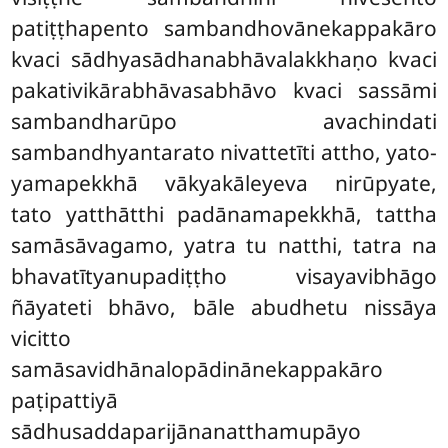
patiṭṭhapento sambandhovānekappakāro
kvaci sādhyasādhanabhāvalakkhaṇo kvaci
pakativikārabhāvasabhāvo kvaci sassāmi
sambandharūpo avachindati
sambandhyantarato nivattetīti attho, yato-
yamapekkhā vākyakāleyeva nirūpyate,
tato yatthātthi padānamapekkhā, tattha
samāsāvagamo, yatra tu natthi, tatra na
bhavatītyanupadiṭṭho visayavibhāgo
ñāyateti bhāvo, bāle abudhetu nissāya
vicitto
samāsavidhānalopādinānekappakāro
paṭipattiyā
sādhusaddaparijānanatthamupāyo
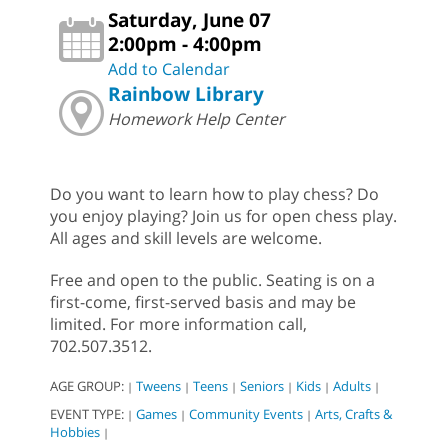
Saturday, June 07
2:00pm - 4:00pm
Add to Calendar
Rainbow Library
Homework Help Center
Do you want to learn how to play chess? Do
you enjoy playing? Join us for open chess play.
All ages and skill levels are welcome.
Free and open to the public. Seating is on a
first-come, first-served basis and may be
limited. For more information call,
702.507.3512.
AGE GROUP:
Tweens
Teens
Seniors
Kids
Adults
|
|
|
|
|
|
EVENT TYPE:
Games
Community Events
Arts, Crafts &
|
|
|
Hobbies
|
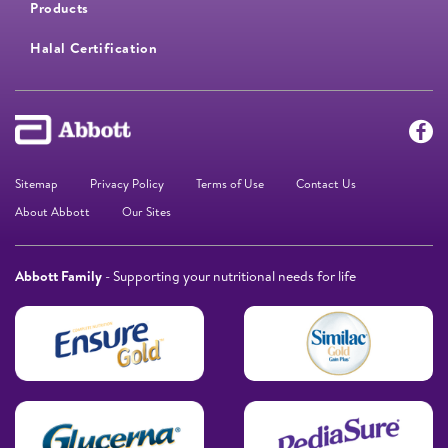
Products
Halal Certification
Sitemap
Privacy Policy
Terms of Use
Contact Us
About Abbott
Our Sites
Abbott Family
- Supporting your nutritional needs for life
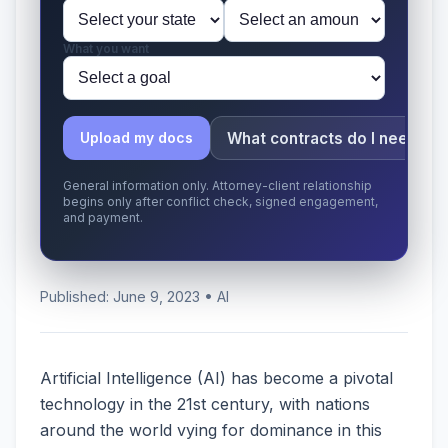
What you want
What contracts do I need?
Upload my docs
General information only. Attorney-client relationship
begins only after conflict check, signed engagement,
and payment.
Published: June 9, 2023 • AI
Artificial Intelligence (AI) has become a pivotal
technology in the 21st century, with nations
around the world vying for dominance in this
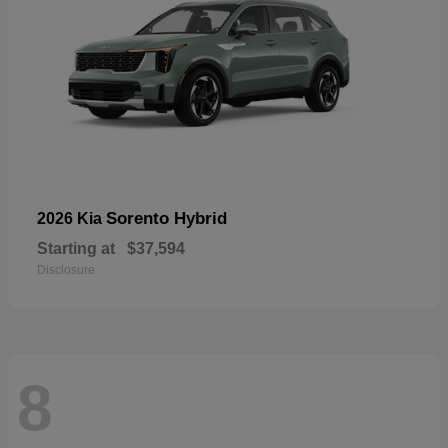
Sorento Hybrid
2026 Kia
Starting at
$37,594
Disclosure
8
================================
▶ _What the exercise asks_: Your answer must be an exact transcription of the records above, minus the pictures.

▶ _Result for this task_:
patiṭṭhapento sambandhovānekappakāro
kvaci sādhyasādhanabhāvalakkhaṇo kvaci
pakativikārabhāvasabhāvo kvaci sassāmi
sambandharūpo avachindati
sambandhyantarato nivattetīti attho, yato-
yamapekkhā vākyakāleyeva nirūpyate,
tato yatthātthi padānamapekkhā, tattha
samāsāvagamo, yatra tu natthi, tatra na
bhavatītyanupadiṭṭho visayavibhāgo
ñāyateti bhāvo, bāle abudhetu nissāya
vicitto
samāsavidhānalopādinānekappakāro
paṭipattiyā
sādhusaddaparijānanatthamupāyo
Saturday, June 07
2:00pm - 4:00pm
Add to Calendar
Rainbow Library
Homework Help Center
Do you want to learn how to play chess? Do
you enjoy playing? Join us for open chess play.
All ages and skill levels are welcome.
Free and open to the public. Seating is on a
first-come, first-served basis and may be
limited. For more information call,
702.507.3512.
AGE GROUP:
Tweens
Teens
Seniors
Kids
Adults
|
|
|
|
|
|
EVENT TYPE:
Games
Community Events
Arts, Crafts &
|
|
|
Hobbies
|
Products
Halal Certification
Sitemap
Privacy Policy
Terms of Use
Contact Us
About Abbott
Our Sites
Abbott Family
- Supporting your nutritional needs for life
What you want
What contracts do I need?
Upload my docs
General information only. Attorney-client relationship
begins only after conflict check, signed engagement,
and payment.
Published: June 9, 2023 • AI
Artificial Intelligence (AI) has become a pivotal
technology in the 21st century, with nations
around the world vying for dominance in this
Sorento Hybrid
2026 Kia
Starting at
$37,594
Disclosure
8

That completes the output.